The discovery of the receptor activator of nuclear factor-kappaB ligand (RANKL)/RANK/osteoprotegerin (OPG) system and its role in the regulation of bone resorption exemplifies how both serendipity and a logic-based approach can identify factors that regulate cell function. Before this discovery in the mid to late 1990s, it had long been recognized that osteoclast formation was regulated by factors expressed by osteoblast/stromal cells, but it had not been anticipated that members of the tumor necrosis factor superfamily of ligands and receptors would be involved or that the factors involved would have extensive functions beyond bone remodeling. RANKL/RANK signaling regulates the formation of multinucleated osteoclasts from their precursors as well as their activation and survival in normal bone remodeling and in a variety of pathologic conditions. OPG protects the skeleton from excessive bone resorption by binding to RANKL and preventing it from binding to its receptor, RANK. Thus, RANKL/OPG ratio is an important determinant of bone mass and skeletal integrity. Genetic studies in mice indicate that RANKL/RANK signaling is also required for lymph node formation and mammary gland lactational hyperplasia, and that OPG also protects arteries from medial calcification. Thus, these tumor necrosis factor superfamily members have important functions outside bone. Although our understanding of the mechanisms whereby they regulate osteoclast formation has advanced rapidly during the past 10 years, many questions remain about their roles in health and disease. Here we review our current understanding of the role of the RANKL/RANK/OPG system in bone and other tissues.

Figure 1

The essential signaling pathway for normal osteoclastogenesis. Under physiologic conditions, RANKL produced by osteoblasts binds to RANK on the surface of osteoclast precursors and recruits the adaptor protein TRAF6, leading to NF-κB activation and translocation to the nucleus.
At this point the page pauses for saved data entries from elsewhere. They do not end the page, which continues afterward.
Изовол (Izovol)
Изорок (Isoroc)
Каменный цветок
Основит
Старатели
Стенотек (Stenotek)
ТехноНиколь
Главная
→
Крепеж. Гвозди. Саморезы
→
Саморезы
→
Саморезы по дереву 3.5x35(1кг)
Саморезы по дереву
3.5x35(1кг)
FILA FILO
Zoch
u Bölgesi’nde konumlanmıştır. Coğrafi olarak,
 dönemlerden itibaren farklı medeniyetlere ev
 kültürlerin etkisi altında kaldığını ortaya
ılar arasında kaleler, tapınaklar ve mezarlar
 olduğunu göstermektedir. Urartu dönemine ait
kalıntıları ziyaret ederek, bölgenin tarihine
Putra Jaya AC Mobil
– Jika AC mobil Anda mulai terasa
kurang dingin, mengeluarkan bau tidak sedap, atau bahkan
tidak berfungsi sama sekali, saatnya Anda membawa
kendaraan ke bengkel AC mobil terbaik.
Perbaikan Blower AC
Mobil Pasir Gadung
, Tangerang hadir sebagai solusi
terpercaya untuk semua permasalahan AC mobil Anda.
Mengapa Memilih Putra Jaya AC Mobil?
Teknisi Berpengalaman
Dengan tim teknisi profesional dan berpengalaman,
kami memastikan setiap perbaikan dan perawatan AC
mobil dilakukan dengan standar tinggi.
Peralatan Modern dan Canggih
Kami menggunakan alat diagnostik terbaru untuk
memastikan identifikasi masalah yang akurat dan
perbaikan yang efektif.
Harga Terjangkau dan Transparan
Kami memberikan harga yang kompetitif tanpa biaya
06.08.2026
NF-κB increases c-Fos expression and c-Fos interacts with NFATc1 to trigger the transcription of osteoclastogenic genes. OPG inhibits the initiation of the process by binding to RANKL. NFAT, nuclear factor of activated T cells; NF-κB, nuclear factor-κB; OPG, osteoprotegerin; RANKL, receptor activator of nuclear factor-κB ligand; TRAF, tumor necrosis factor receptor associated factor.

Figure 2

Osteoclasts and precursors are secretory cells. In inflammatory bone disease, systemic elevated TNF stimulates the generation of OCPs in the bone marrow and also enhances their egress into the bloodstream, from where they can alight in increased numbers at sites of inflammation. These OCPs differentiate to osteoclasts and increase their production of many factors in response to TNF and RANKL and thereby induce an auto-amplifying autocrine vicious cycle to increase osteoclast numbers and interact with immune and other cells to affect bone volume and turnover. OCP, osteoclast precursor; RANKL, receptor activator of nuclear factor-κB ligand; TNF, tumor necrosis factor.

Figure 3

The role of the RANKL/RANK system in bone and other tissues. RANKL is produced by a variety of cell types and its expression is regulated by many physiologic and pathologic factors. Preclinical studies in mice and studies of human tissues have revealed functions for RANKL/RANK signaling in normal and pathologic states. OPG can bind to RANKL and prevent its interaction with RANK to inhibit osteoclast formation, but its effects on other cellular functions of RANKL have yet to be determined. OPG, osteoprotegerin; RANKL, receptor activator of nuclear factor-κB ligand.